- Try it
Check every line below for the word "Bangalore" and copy the ones that have it.

- Excerpted records
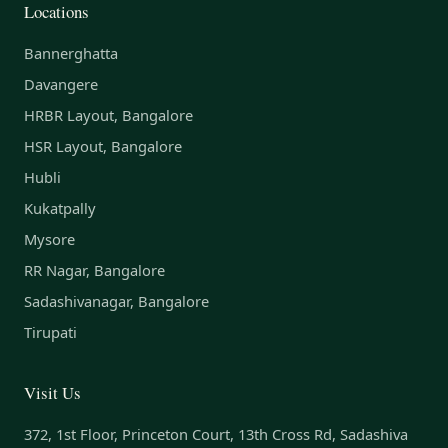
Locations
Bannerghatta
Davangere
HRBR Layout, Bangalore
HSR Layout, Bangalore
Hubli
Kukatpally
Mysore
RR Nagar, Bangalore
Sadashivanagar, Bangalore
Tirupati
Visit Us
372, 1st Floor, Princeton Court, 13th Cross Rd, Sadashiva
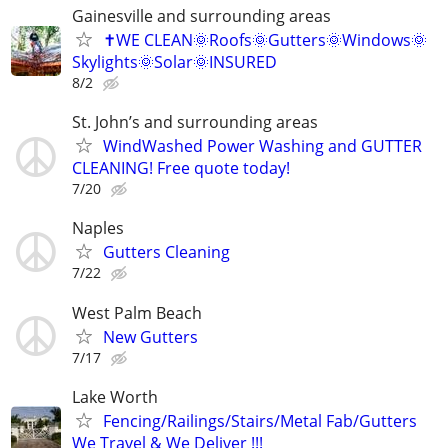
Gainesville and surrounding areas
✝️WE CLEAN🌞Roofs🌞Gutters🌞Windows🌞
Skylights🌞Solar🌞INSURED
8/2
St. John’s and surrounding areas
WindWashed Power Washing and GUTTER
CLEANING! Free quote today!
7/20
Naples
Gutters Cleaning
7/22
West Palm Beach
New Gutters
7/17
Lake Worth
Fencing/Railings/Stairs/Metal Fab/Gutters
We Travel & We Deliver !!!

- Task response
HRBR Layout, Bangalore
HSR Layout, Bangalore
RR Nagar, Bangalore
Sadashivanagar, Bangalore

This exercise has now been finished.